| Task input |
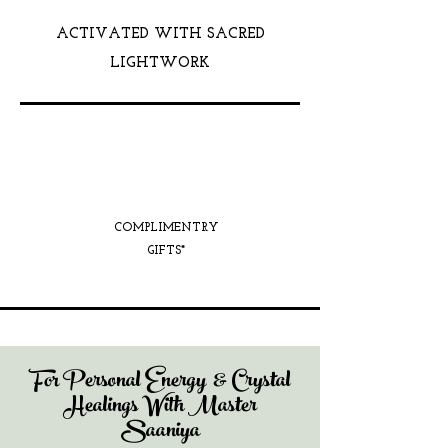
ACTIVATED WITH SACRED
LIGHTWORK
COMPLIMENTRY
GIFTS*
For Personal Energy & Crystal
Healings With Master
Saaniya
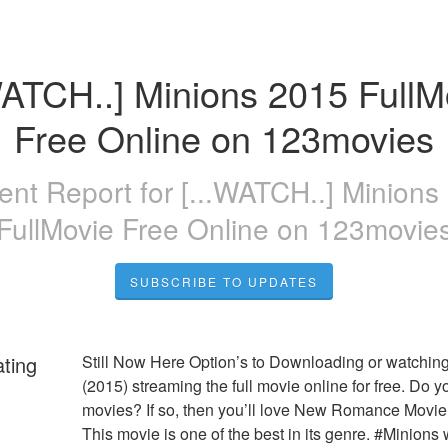
WATCH..] Minions 2015 FullMo
Free Online on 123movies
dent Report for
[...WATCH..] Minions
FullMovie Free Online on 123movie
SUBSCRIBE TO UPDATES
ating
Still Now Here Option’s to Downloading or watching
(2015) streaming the full movie online for free. Do yo
movies? If so, then you’ll love New Romance Movie:
This movie is one of the best in its genre. #Minions w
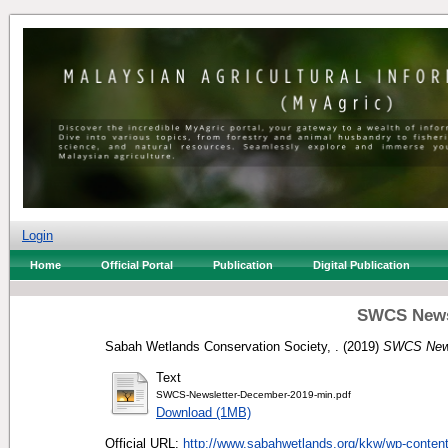
Login
Home
Official Portal
Publication
Digital Publication
SWCS News
Sabah Wetlands Conservation Society, .
(2019)
SWCS News
Text
SWCS-Newsletter-December-2019-min.pdf
Download (1MB)
Official URL:
http://www.sabahwetlands.org/kkw/wp-content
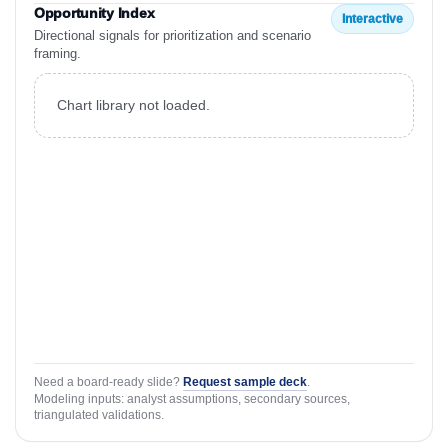
Opportunity Index
Interactive
Directional signals for prioritization and scenario
framing.
Chart library not loaded.
Need a board-ready slide?
Request sample deck
.
Modeling inputs: analyst assumptions, secondary sources,
triangulated validations.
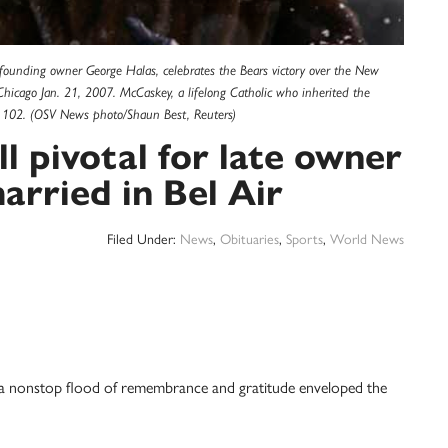
founding owner George Halas, celebrates the Bears victory over the New
hicago Jan. 21, 2007. McCaskey, a lifelong Catholic who inherited the
e 102. (OSV News photo/Shaun Best, Reuters)
ll pivotal for late owner
arried in Bel Air
Filed Under:
News
,
Obituaries
,
Sports
,
World News
 a nonstop flood of remembrance and gratitude enveloped the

| Task goal |
Leave out all images, then reproduce the entries above exactly.

| Response area |
ACTIVATED WITH SACRED
LIGHTWORK
COMPLIMENTRY
GIFTS*
For Personal Energy & Crystal
Healings With Master
Saaniya
WATCH..] Minions 2015 FullMo
Free Online on 123movies
dent Report for
[...WATCH..] Minions
FullMovie Free Online on 123movie
SUBSCRIBE TO UPDATES
ating
Still Now Here Option’s to Downloading or watching
(2015) streaming the full movie online for free. Do yo
movies? If so, then you’ll love New Romance Movie:
This movie is one of the best in its genre. #Minions w
Login
Home
Official Portal
Publication
Digital Publication
SWCS News
Sabah Wetlands Conservation Society, .
(2019)
SWCS News
Text
SWCS-Newsletter-December-2019-min.pdf
Download (1MB)
Official URL:
http://www.sabahwetlands.org/kkw/wp-content
Opportunity Index
Interactive
Directional signals for prioritization and scenario
framing.
Chart library not loaded.
Need a board-ready slide?
Request sample deck
.
Modeling inputs: analyst assumptions, secondary sources,
triangulated validations.
founding owner George Halas, celebrates the Bears victory over the New
hicago Jan. 21, 2007. McCaskey, a lifelong Catholic who inherited the
e 102. (OSV News photo/Shaun Best, Reuters)
ll pivotal for late owner
arried in Bel Air
Filed Under:
News
,
Obituaries
,
Sports
,
World News
 a nonstop flood of remembrance and gratitude enveloped the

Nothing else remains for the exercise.